Part One: Infrastructure and Software
I recommend that you follow this guide with a clean installation of Windows 7 on a modern, Intel, dual-core or better native PC (ie. Not VM or Boot Camp), with at least 2GB of RAM, an internal SATA HDD, wired Ethernet and USB2 onboard.
You will also need:
- 1 x broadband 4 port Ethernet router, configured for your ISP, plus network cables
- 1 x Xbox 360
- 3 x USB2 media drives

Please note that in this scenario, each drive represents your total home media storage. For example, if you want 1TB of available storage, you buy three 1TB drives. (yeah, I know, what about E-SATA and wot-not?.. There is a reason.)
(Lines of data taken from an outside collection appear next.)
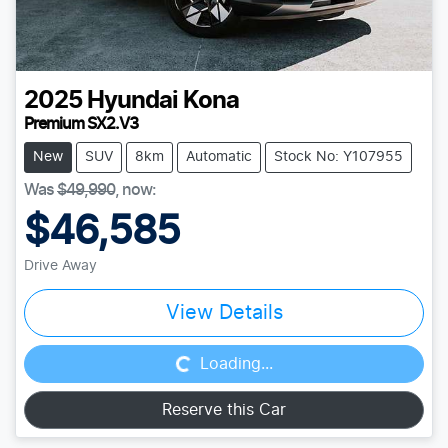
2025
Hyundai
Kona
Premium SX2.V3
New
SUV
8km
Automatic
Stock No: Y107955
Was
$49,990
,
now
:
$46,585
Drive Away
Loading...
View Details
Loading...
Reserve this Car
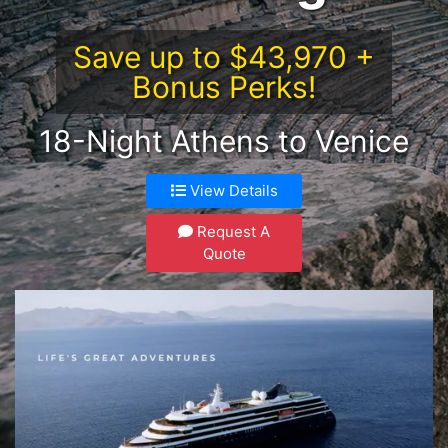
Save up to $43,970 +
Bonus Perks!
18-Night Athens to Venice
View Details
Request A
Quote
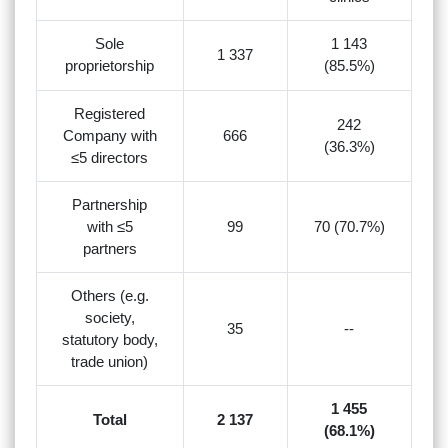
Sole
1 143
1 337
proprietorship
(85.5%)
Registered
242
Company with
666
(36.3%)
≤5 directors
Partnership
with ≤5
99
70 (70.7%)
partners
Others (e.g.
society,
35
--
statutory body,
trade union)
1 455
Total
2 137
(68.1%)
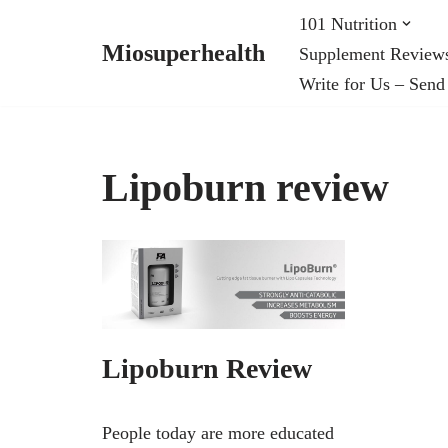
101 Nutrition
Miosuperhealth
Supplement Review
Skip
Write for Us – Send
to
content
Lipoburn review
Lipoburn Review
People today are more educated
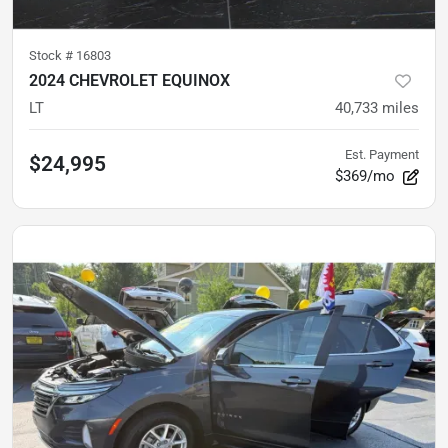
Stock #
16803
2024 CHEVROLET EQUINOX
LT
40,733
miles
Est. Payment
$24,995
$369/mo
Connect it all up like this (after you have read this whole guide):
Download and install Microsoft Security Essentials on the Windows 7 PC, then run Windows Update exhaustively, until only optional updates are available. Ensure that the two USB2 drives connected to the PC are clean-formatted in NTFS. Label the volumes ”MYASS” and “MYBALLS” respectively. Oh go on, you know you want to…
Launch and configure “Backup and Restore” to select where you will save your backup. Select MYASS as the destination. Choose to save a system image, then, when you are asked to select what to backup, make sure you select the root of MYBALLS. Oh my
At this point, you do get to choose the frequency of the backup. I suggest the default of once a week, however only you know when your PC will be switched on, so be mindful of that. Personally, I tend to leave the machine on during a weekday to backup, then off-it at night and over the weekend. Your mileage will vary, but once set-up, your backups will be a piece of cake from here-on, no matter how large your library grows. It just has to be scheduled to run when your PC isn’t being used.
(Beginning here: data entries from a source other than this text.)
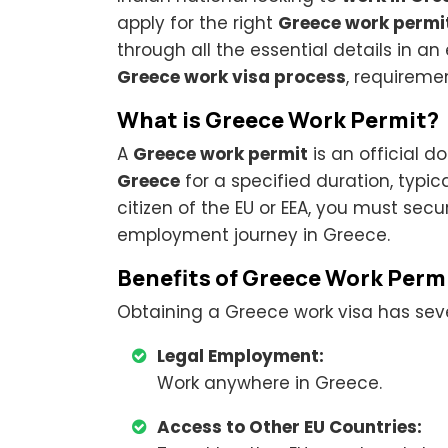
apply for the right
Greece work permi
through all the essential details in 
Greece work visa process
, requireme
What is Greece Work Permit?
A
Greece work permit
is an official 
Greece
for a specified duration, typica
citizen of the EU or EEA, you must sec
employment journey in Greece.
Benefits of Greece Work Perm
Obtaining a Greece work visa has seve
Legal Employment:
Work anywhere in Greece.
Access to Other EU Countries:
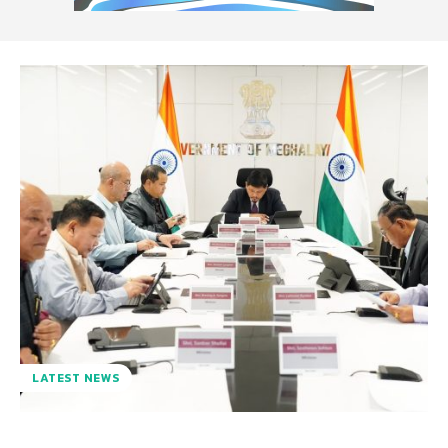
LATEST NEWS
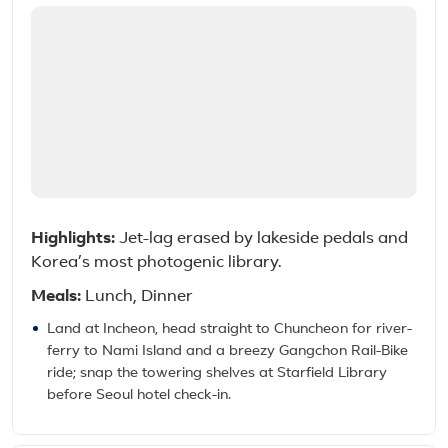
Highlights:
Jet-lag erased by lakeside pedals and
Korea’s most photogenic library.
Meals:
Lunch, Dinner
Land at Incheon, head straight to Chuncheon for river-
ferry to Nami Island and a breezy Gangchon Rail-Bike
ride; snap the towering shelves at Starfield Library
before Seoul hotel check-in.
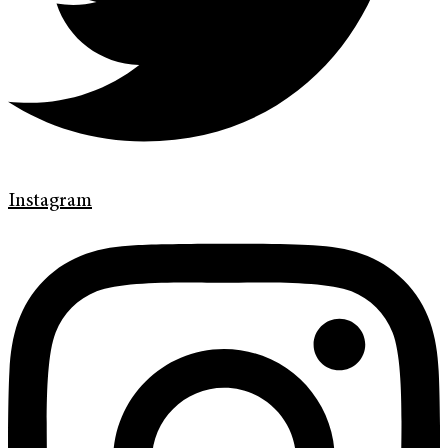
Instagram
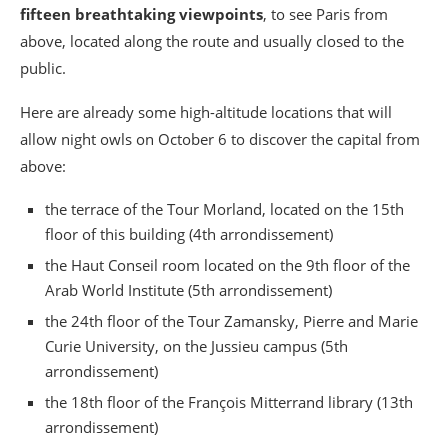
fifteen breathtaking viewpoints
, to see Paris from
above, located along the route and usually closed to the
public.
Here are already some high-altitude locations that will
allow night owls on October 6 to discover the capital from
above:
the terrace of the Tour Morland, located on the 15th
floor of this building (4th arrondissement)
the Haut Conseil room located on the 9th floor of the
Arab World Institute (5th arrondissement)
the 24th floor of the Tour Zamansky, Pierre and Marie
Curie University, on the Jussieu campus (5th
arrondissement)
the 18th floor of the François Mitterrand library (13th
arrondissement)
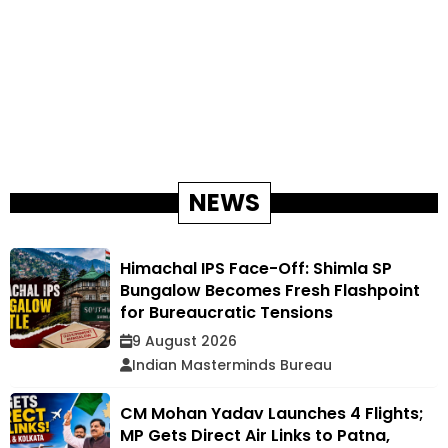
NEWS
Himachal IPS Face-Off: Shimla SP
Bungalow Becomes Fresh Flashpoint
for Bureaucratic Tensions
9 August 2026
Indian Masterminds Bureau
CM Mohan Yadav Launches 4 Flights;
MP Gets Direct Air Links to Patna,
Download and install the following software…
Once you’ve done this, physically connect your Xbox 360 to the network, turn it on, and then follow the prompts on the Windows 7 machine which will find the Xbox as a “Media Centre Extender”. Follow the wizard on both the Xbox and the PC to connect the Xbox to the Windows home group. This should be very straightforward, but in case it isn’t, Microsoft offer excellent guides. Just ask Google.
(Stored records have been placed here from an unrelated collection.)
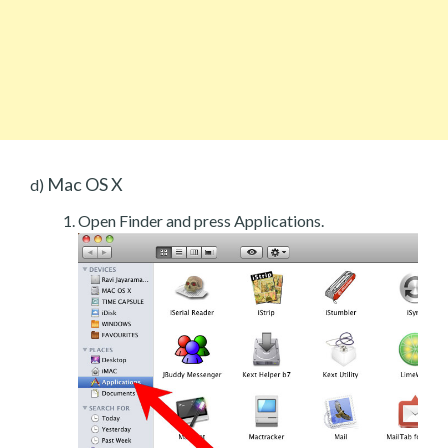
Mac OS X
d)
Open Finder and press Applications.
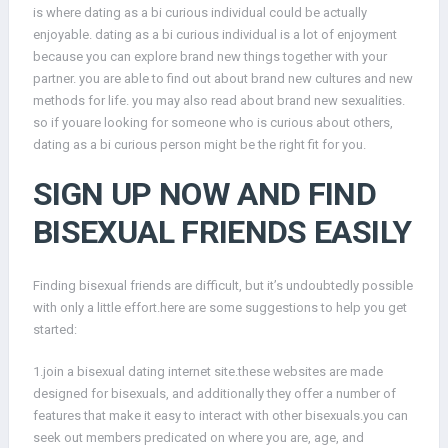
is where dating as a bi curious individual could be actually
enjoyable. dating as a bi curious individual is a lot of enjoyment
because you can explore brand new things together with your
partner. you are able to find out about brand new cultures and new
methods for life. you may also read about brand new sexualities.
so if youare looking for someone who is curious about others,
dating as a bi curious person might be the right fit for you.
SIGN UP NOW AND FIND
BISEXUAL FRIENDS EASILY
Finding bisexual friends are difficult, but it’s undoubtedly possible
with only a little effort.here are some suggestions to help you get
started:
1.join a bisexual dating internet site.these websites are made
designed for bisexuals, and additionally they offer a number of
features that make it easy to interact with other bisexuals.you can
seek out members predicated on where you are, age, and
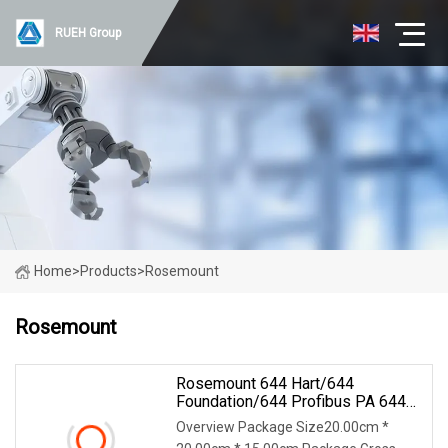
RUEH Group
Home
>
Products
>
Rosemount
Rosemount
Rosemount 644 Hart/644
Foundation/644 Profibus PA 644
Temperature Transmitter
Overview Package Size20.00cm *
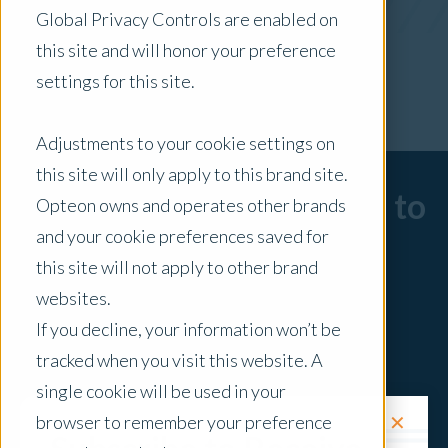
Global Privacy Controls are enabled on
x Clear Filters
this site and will honor your preference
settings for this site.
Adjustments to your cookie settings on
this site will only apply to this brand site.
Sorry, there are no posts to
Opteon owns and operates other brands
and your cookie preferences saved for
display.
this site will not apply to other brand
websites.
If you decline, your information won’t be
tracked when you visit this website. A
single cookie will be used in your
✕
browser to remember your preference
Request a Quote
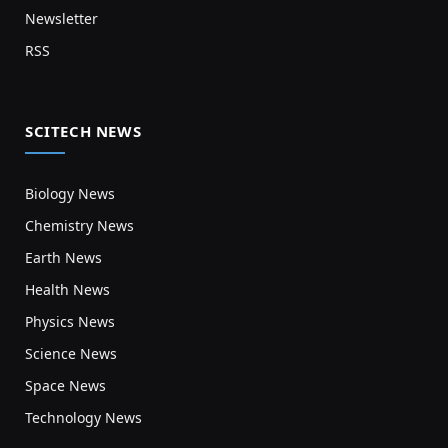
Newsletter
RSS
SCITECH NEWS
Biology News
Chemistry News
Earth News
Health News
Physics News
Science News
Space News
Technology News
Before you connect the USB2 drive to the Xbox 360, ensure that it is formatted in FAT32. Odds are, it will be anyway, as this is a common format agreeable to both Windows and OS/X, which most drives ship with. It’s also the only disk format which the Xbox will read, but since every version of Windows since Windows 2000 won’t format a FAT32 partition larger than 32GB, you’d better not NTFS that mo-fo, although with Swissknife, it really isn’t a problem. Of course, we’ll cover the “where might I have messed up” scenario, later on…
Coming next, in “Configure, Install and Link” we’ll look at encoding, transcoding (posh encoding), streaming and redundantly storing an expansive and changing media library.

Top tip – always keep these systems hardwired, I had this running on a wi-fi set up for a while and it didn’t have enough speed for anything more than SD footage.